The Seaport’s restored 19th-century commercial buildings transport visitors back in time, evoking the commercial trade of that era. Located along the East River, adjacent to the Financial District, the Seaport is unique for its continuous relationship to the waterfront and its status as the focal point of the early maritime industry in New York City.
Recent changes have included a $425 million overhaul to Pier 17, including the construction of a four-story mall and a hotel being built on top of the old Battery Maritime Building. And there are more developments on the way, if they get approved. The Howard Hughes Corporation, which controls a large part of the area via a lease with the city, intends to build a high-rise tower on a pier at the foot of Beekman Street. Locals have been very vocal about the tower, and worry about the ripple effects the tower would have on other development in the area.
The New Market building, a 1939 structure located within the National Register boundaries but outside the locally designated district, would be demolished to make way for the tower. There are also concerns about the potential demolition due to neglect of all or parts of the nearby locally designated historic Tin Building. Taken together, the tower and other development proposals threaten to dramatically alter a historic neighborhood that has endured for generations.
Stephanie Meeks, president of the National Trust for Historic Preservation, says “the proposed developments will have an overwhelming impact on the historic neighborhood, diminishing the Seaport’s unique relationship to the water and compromising the most intact 19th century neighborhood in Manhattan. If it were constructed on a pier jutting over the water, the tower would alter the character of the waterfront and block views of the Brooklyn Bridge to and from the historic Seaport." To help in efforts aimed at pulling back on development, check out Save the Seaport.
In a letter to Mayor de Blasio earlier this month, Howard Hughes Corporation’s CEO David Weinreb said his company is reevaluating the proposed tower height and is “working on a significantly revised plan to address the height issue...following thoughtful planning and discussions with local officials and members of the community.” The letter also blasted "the gross mischaracterization of the Seaport’s redevelopment process" by the New York Landmarks Conservancy and other opponents.

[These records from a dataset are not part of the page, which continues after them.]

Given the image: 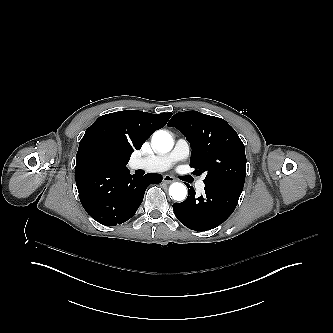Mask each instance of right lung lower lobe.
I'll return each instance as SVG.
<instances>
[{"mask_svg":"<svg viewBox=\"0 0 333 333\" xmlns=\"http://www.w3.org/2000/svg\"><path fill=\"white\" fill-rule=\"evenodd\" d=\"M76 185L86 212L97 222L115 226L130 219L143 201L148 185L160 183V174L133 177L127 167H76Z\"/></svg>","mask_w":333,"mask_h":333,"instance_id":"98d812e1","label":"right lung lower lobe"}]
</instances>
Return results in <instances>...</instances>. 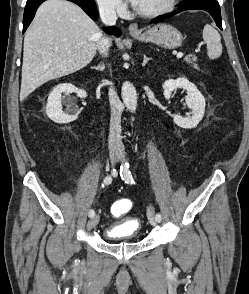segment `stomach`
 <instances>
[{
    "instance_id": "obj_1",
    "label": "stomach",
    "mask_w": 249,
    "mask_h": 294,
    "mask_svg": "<svg viewBox=\"0 0 249 294\" xmlns=\"http://www.w3.org/2000/svg\"><path fill=\"white\" fill-rule=\"evenodd\" d=\"M133 37L139 40L153 42L164 48H176L182 45L183 36L178 29L169 24H158L144 33H131Z\"/></svg>"
}]
</instances>
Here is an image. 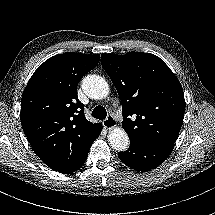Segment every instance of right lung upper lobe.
<instances>
[{
  "label": "right lung upper lobe",
  "instance_id": "right-lung-upper-lobe-1",
  "mask_svg": "<svg viewBox=\"0 0 215 215\" xmlns=\"http://www.w3.org/2000/svg\"><path fill=\"white\" fill-rule=\"evenodd\" d=\"M99 59L98 54L55 55L37 68L24 89L22 129L36 155L49 167L79 162L83 145L98 124L85 118L77 85Z\"/></svg>",
  "mask_w": 215,
  "mask_h": 215
}]
</instances>
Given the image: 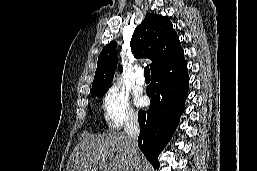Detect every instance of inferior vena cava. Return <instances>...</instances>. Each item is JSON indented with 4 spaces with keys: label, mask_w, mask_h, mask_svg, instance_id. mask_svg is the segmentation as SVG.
<instances>
[{
    "label": "inferior vena cava",
    "mask_w": 257,
    "mask_h": 171,
    "mask_svg": "<svg viewBox=\"0 0 257 171\" xmlns=\"http://www.w3.org/2000/svg\"><path fill=\"white\" fill-rule=\"evenodd\" d=\"M125 134L130 140V156L132 160V171H142L140 160L138 158L137 138L140 132L138 117L136 114H131L125 123Z\"/></svg>",
    "instance_id": "obj_1"
}]
</instances>
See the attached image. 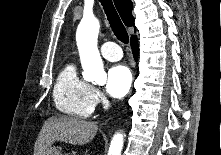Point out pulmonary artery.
Returning a JSON list of instances; mask_svg holds the SVG:
<instances>
[{"label":"pulmonary artery","mask_w":221,"mask_h":155,"mask_svg":"<svg viewBox=\"0 0 221 155\" xmlns=\"http://www.w3.org/2000/svg\"><path fill=\"white\" fill-rule=\"evenodd\" d=\"M102 56L109 61H118L122 58V51L115 42H106L101 46Z\"/></svg>","instance_id":"obj_1"}]
</instances>
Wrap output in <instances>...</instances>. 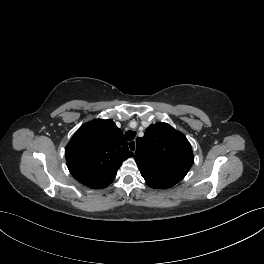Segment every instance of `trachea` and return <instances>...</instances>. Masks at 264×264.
<instances>
[{"label": "trachea", "mask_w": 264, "mask_h": 264, "mask_svg": "<svg viewBox=\"0 0 264 264\" xmlns=\"http://www.w3.org/2000/svg\"><path fill=\"white\" fill-rule=\"evenodd\" d=\"M135 136H136V132L135 131H131L130 130V131H127L125 133V138H126L127 141L133 140L135 138Z\"/></svg>", "instance_id": "1"}]
</instances>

HHC's previous designs for the tower were over 600 feet high. The developer then lowered the proposed height to 494 feet last year, but local critics were still unsatisfied. Today's designation by the National Trust for Historic Preservation "underscores the local concerns that the seaport is being overshadowed by a shopping mall and a potential luxury tower,” said Peg Breen, president of New York Landmarks Conservancy.

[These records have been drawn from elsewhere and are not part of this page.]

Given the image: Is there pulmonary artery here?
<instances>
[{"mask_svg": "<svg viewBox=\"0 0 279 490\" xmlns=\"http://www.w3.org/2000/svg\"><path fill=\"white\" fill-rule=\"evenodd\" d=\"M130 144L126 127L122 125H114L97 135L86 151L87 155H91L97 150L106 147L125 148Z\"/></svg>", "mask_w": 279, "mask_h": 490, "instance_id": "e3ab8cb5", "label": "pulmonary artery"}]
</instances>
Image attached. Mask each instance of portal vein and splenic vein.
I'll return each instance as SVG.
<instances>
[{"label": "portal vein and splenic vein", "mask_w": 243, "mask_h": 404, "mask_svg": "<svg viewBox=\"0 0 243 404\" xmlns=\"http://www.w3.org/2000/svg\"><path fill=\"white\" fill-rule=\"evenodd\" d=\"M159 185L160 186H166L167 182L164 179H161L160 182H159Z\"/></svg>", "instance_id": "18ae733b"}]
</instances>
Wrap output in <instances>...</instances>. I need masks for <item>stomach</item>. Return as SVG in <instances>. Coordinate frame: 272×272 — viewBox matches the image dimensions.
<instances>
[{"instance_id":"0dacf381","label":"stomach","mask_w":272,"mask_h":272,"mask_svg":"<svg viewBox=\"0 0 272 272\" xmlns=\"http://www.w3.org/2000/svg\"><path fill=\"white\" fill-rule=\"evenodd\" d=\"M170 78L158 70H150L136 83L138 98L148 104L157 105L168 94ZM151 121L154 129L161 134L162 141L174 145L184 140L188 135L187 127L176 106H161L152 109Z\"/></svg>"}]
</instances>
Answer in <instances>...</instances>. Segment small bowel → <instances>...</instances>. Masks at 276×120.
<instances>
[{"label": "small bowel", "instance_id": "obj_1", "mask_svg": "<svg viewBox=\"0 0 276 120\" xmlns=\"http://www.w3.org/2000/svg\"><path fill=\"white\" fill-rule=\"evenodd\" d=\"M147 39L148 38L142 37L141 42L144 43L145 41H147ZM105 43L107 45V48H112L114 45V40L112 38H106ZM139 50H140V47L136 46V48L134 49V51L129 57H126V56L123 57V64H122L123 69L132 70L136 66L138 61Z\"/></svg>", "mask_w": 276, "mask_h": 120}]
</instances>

UPDATE: Chris Curry, Senior EVP Development with HHC, responded with this statement: "In response to community concerns, we are exploring a significant reduction to the height of the proposed building on the New Market site. As we've stated from the beginning of this process, our long-term vision for the Seaport celebrates the area's rich history by creating a vibrant Seaport District while also preserving its historic fabric and architecture, puts the South Street Seaport museum on sound financial footing and reestablishes New York's cherished connection to the working waterfront."
The other Endangered Historic Places are: the A.G. Gaston Motel in Birmingham, Alabama; the Carrollton Courthouse in New Orleans; the Chautauqua Amphitheater in Chautauqua, NY; the East Point Historic Civic Block in East Point, Georgia; the Fort Worth Stockyards in Texas; The Grand Canyon (!) in Arizona; Little Havana in Miami; Oak Flat in Superior, Arizona; the Old U.S. Mint in San Francisco; and The Factory in West Hollywood.